This article was originally published on Northwestern University’s Medill Local News Initiative website and is republished here with permission.
Richland County is nestled smack dab in the middle of north central Ohio. It’s a mostly rural enclave in the center of a state in the heartland of America.
Richland is not a wealthy place. The median household income and the percentage of adults with college degrees are well below the national average. Richland also lags the rest of the country in broadband internet penetration.
In short, Richland County is an improbable place for one of the more successful local, for-profit digital news startups of the past decade.
Yet, the Richland Source is defying the odds of its demographic deficits and has found a profitable journalistic niche in a community of 125,000 residents that is also home to two local dailies and a weekly newspaper.
The Source’s financial elixir is a committed local ownership, a highly diversified revenue stream, a clearly defined editorial mission focused on solutions journalism, a cost structure unburdened by legacy print and award-winning journalism.
The alarming state of local news
The Medill State of Local News 2022 Report has chronicled the alarming and unceasing loss of local newspapers in the U.S. More than a fourth of local newspapers have closed since 2005 – and a third will disappear by the end of 2025 if current trends continue. The loss has hit less suburban and smaller communities the hardest.
There’s no magic cure to the ailments of the local news industry. Aggressive cost cutting hasn’t solved the problem and is likely making it worse. Policymakers in Washington and in statehouses have so far failed to advance solutions. Philanthropic institutions have stepped up, but there aren’t enough charitable dollars to spare an entire industry.
At a time when news deserts are expanding, and the nation is losing an average of two newspapers every week, the Source is one of several success stories that offer a potential strategic roadmap that other for-profit local news outlets might follow in suburban and smaller communities.

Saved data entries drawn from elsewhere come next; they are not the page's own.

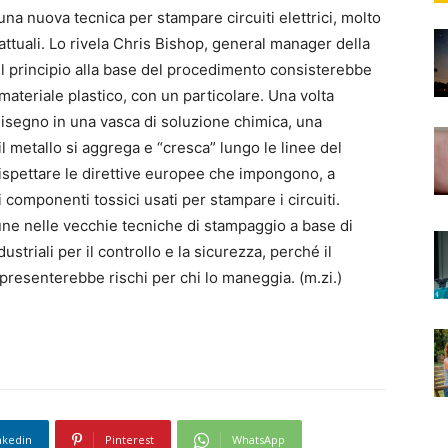
a nuova tecnica per stampare circuiti elettrici, molto
ttuali. Lo rivela Chris Bishop, general manager della
c. Il principio alla base del procedimento consisterebbe
materiale plastico, con un particolare. Una volta
 disegno in una vasca di soluzione chimica, una
il metallo si aggrega e “cresca” lungo le linee del
ispettare le direttive europee che impongono, a
ai componenti tossici usati per stampare i circuiti.
omune nelle vecchie tecniche di stampaggio a base di
triali per il controllo e la sicurezza, perché il
 presenterebbe rischi per chi lo maneggia. (m.zi.)
nkedin
Pinterest
WhatsApp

Other examples include The Pilot, a hundred-year-old twice-weekly newspaper in central North Carolina that serves a community of similar size to Richland County, and the Shawnee Mission Post, in the suburbs of Kansas City.
The common characteristics of all three are local owners who are invested in both the news outlets and the markets where they are located. They have developed business models that stress diversified revenues sources, a laser-like focus on readers’ needs and behaviors, high-touch engagement with the community and trustworthy journalism.
The Source was founded in 2013 by Carlton Fernyak, former CEO of MT Technologies, a century-old, family-owned printing and office equipment firm sold to Xerox Corp. in 2017. Fernyak is currently also president of the board of the Richland Area Chamber & Economic Development.
The Source’s mission, according to its website, is to seek “innovative ways to impact our community and reach sustainability at the same time.”
The site’s business model is built on four different revenue streams. Advertising makes up 35 percent of its revenue. In-house marketing services serving “brands throughout the U.S.” accounts for 27 percent. Philanthropy (from organizations such as Solutions Journalism Network, the Google News Initiativeand the Lenfest Institute) comprises 21 percent. And memberships represent another 17 percent, with 1,100 paying individual members.
The company is also the inventor and operator of an artificial intelligence product, Lede AI, which provides high school sports results to local newsrooms around the U.S.
The best source of revenue? All of it
“Which line of revenue is best?” Source Senior Advertising and Marketing Manager David Yoder asked rhetorically at a “New in News” webinar on July 26, organized by the Medill Local News Initiative and Konrad Adenauer Stiftung USA.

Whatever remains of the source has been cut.